De son côté, le géant américain prévoit aussi d'investir. Il devrait ainsi sortir l'équivalent de plus de 100 milliards de dollars, comme l'a expliqué à des journalistes la secrétaire au Commerce, Gina Raimondo, en amont de l'annonce officielle. Selon elle, cela représente l'un des investissements les plus élevés jamais réalisés dans l'industrie des semi-conducteurs aux États-Unis.

Soutenir l'intelligence artificielle

Si le gouvernement américain se montre aussi généreux avec les entreprises de puces, c'est aussi car ces composants miniaturisés à l'extrême « sous-tendent toutes les technologies d'intelligence artificielle », a souligné Gina Raimondo. Les besoins devraient en effet être très importants ces prochaines années. « Nous prévoyons que la demande de semi-conducteurs pour l'IA sera de l'ordre de 150 milliards de dollars d'ici 2030, soit 15% du marché. Mais certains acteurs (notamment AMD) anticipent une demande de l'ordre de 400 milliards de dollars à cet horizon » rappelait à La Tribune Aleksander Peterc, responsable de la recherche actions pour le secteur des matériels technologiques chez Société Générale CIB en février.

Pour TSMC donc, ces investissements en Arizona « nous permettent de mieux soutenir nos clients américains, parmi lesquels plusieurs champions du domaine technologique », Apple par exemple, a commenté Mark Liu, président de TSMC, cité dans un communiqué publié ce lundi.

TSMC s'internationalise

Sous la pression de ses clients, mais aussi de gouvernements préoccupés par une éventuelle invasion future de Taïwan par la Chine, TSMC qui concentre à lui seul plus de la moitié de la production mondiale de semi-conducteurs a commencé à diversifier sa production.

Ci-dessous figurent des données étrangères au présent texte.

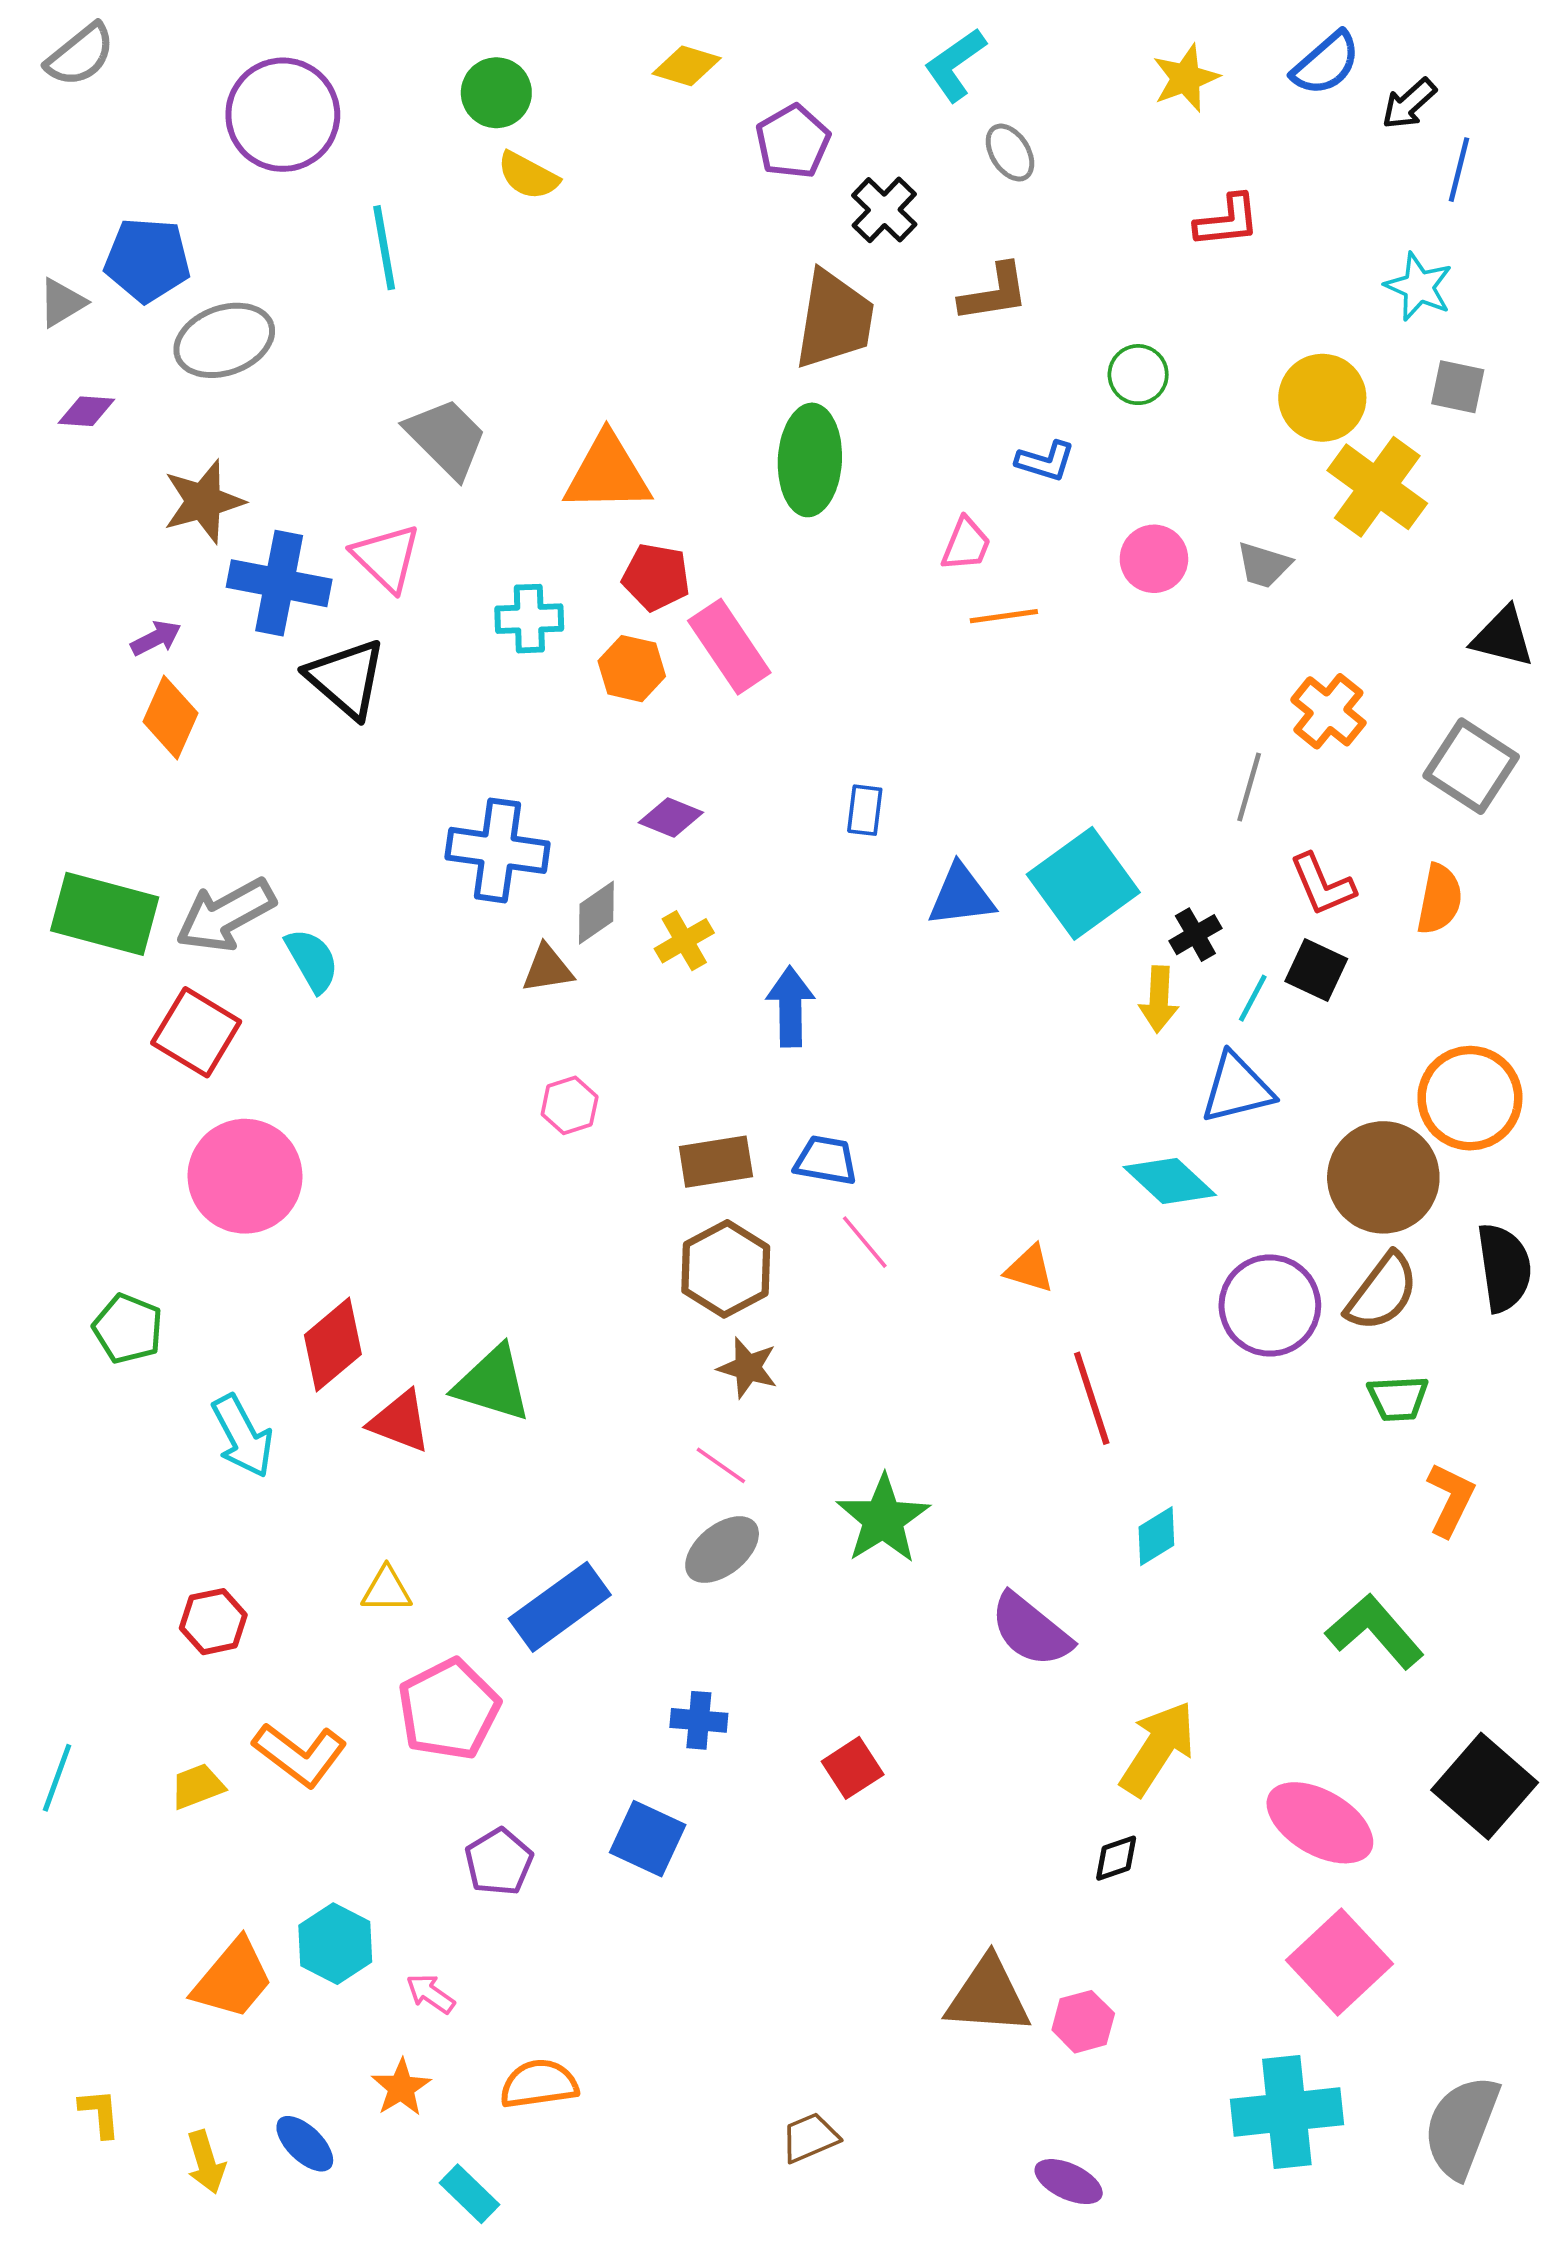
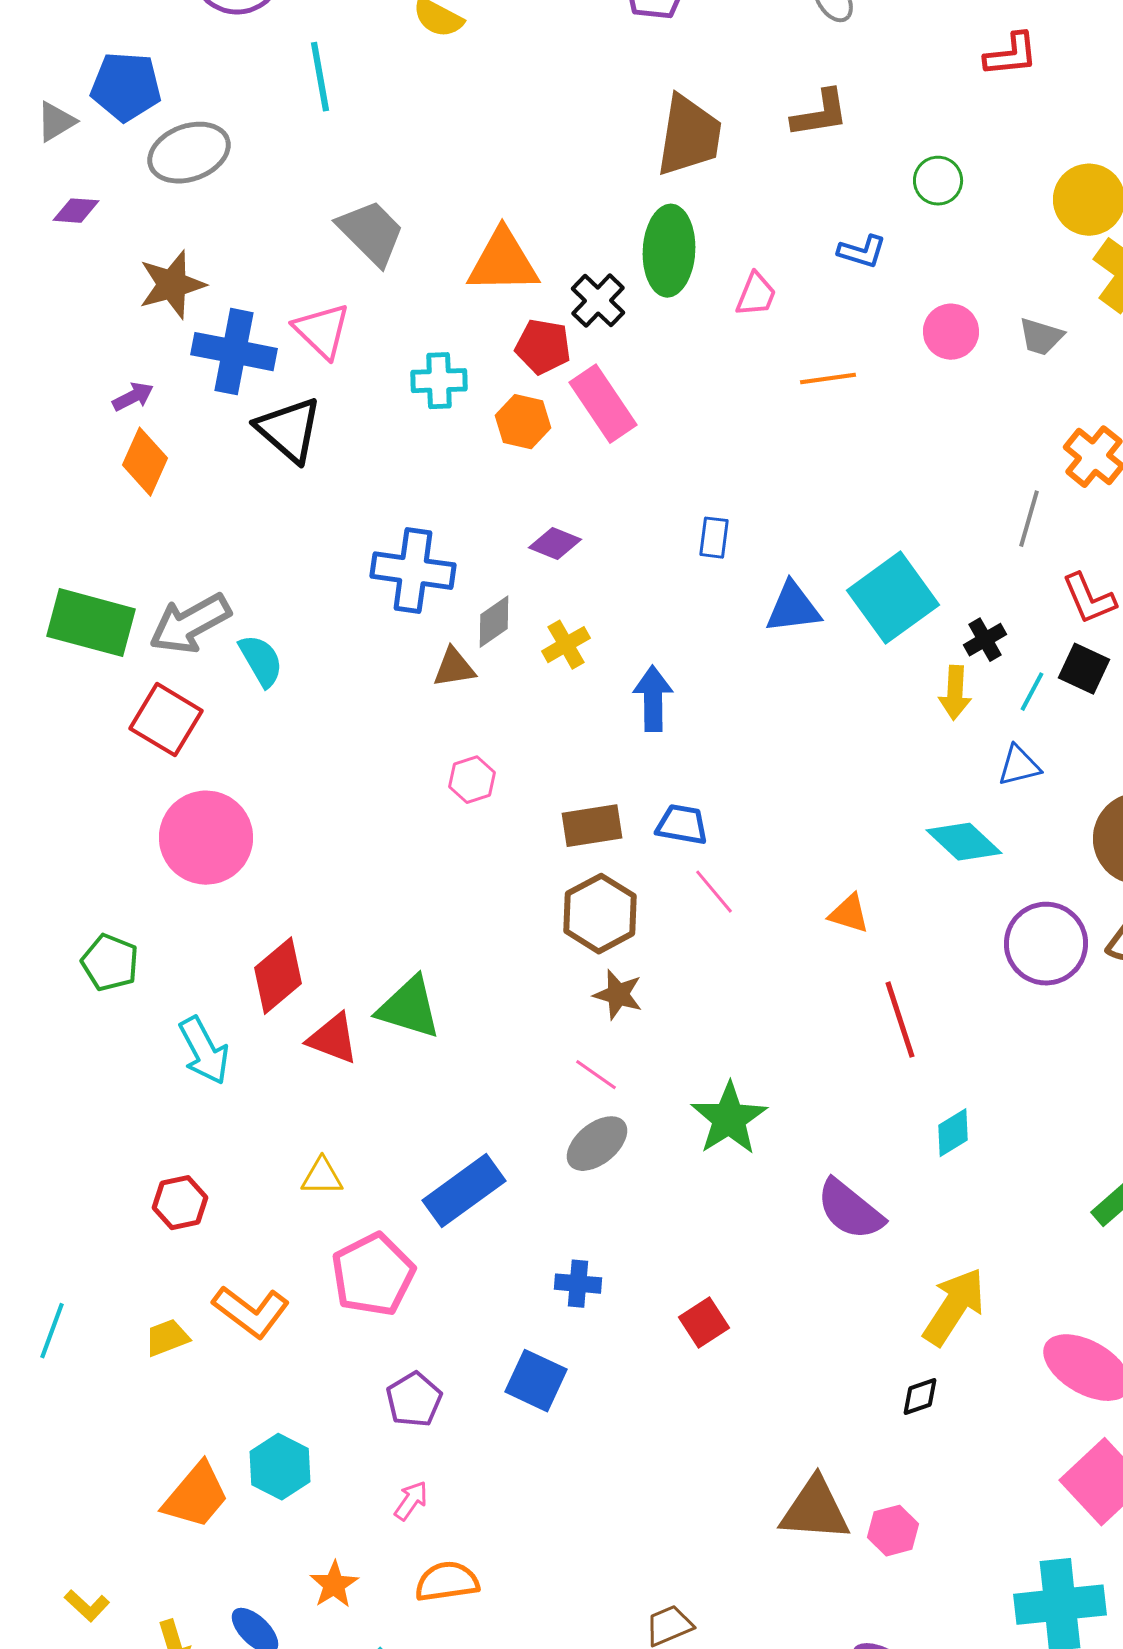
black cross: (884, 210) -> (598, 301), moved
pink trapezoid: (966, 544) -> (756, 295), moved
blue triangle: (1237, 1088) -> (1019, 766), size x0.7
pink arrow: (430, 1994) -> (411, 1501), moved, turned 90
yellow L-shape: (100, 2113) -> (87, 1606), turned 138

Sous la pression de ses clients - mais aussi des gouvernements -, le taïwanais a inauguré, fin février une méga-usine au Japon - pour un coût équivalent à 8 milliards d'euros -  subventionnée à plus de 40% par le Japon, qui souhaite revitaliser son industrie des semi-conducteurs. En août, le fabricant taïwanais de semi-conducteurs a aussi donné son feu vert pour construire une usine en Allemagne. Un projet d'un montant total de 10 milliards d'euros au sein duquel TSMC détiendra 70%.

De leur côté, les grandes puissances mondiales, dont les Etats-Unis mettent des montants colossaux sur la table pour séduire les producteurs. En septembre, l'Union européenne a par exemple mis 43 milliards d'euros sur la table dans le cadre du « Chips Act » qui vise à doubler la production de puces sur le Vieux continent et atteindre 20% des parts de marché de l'industrie en 2030.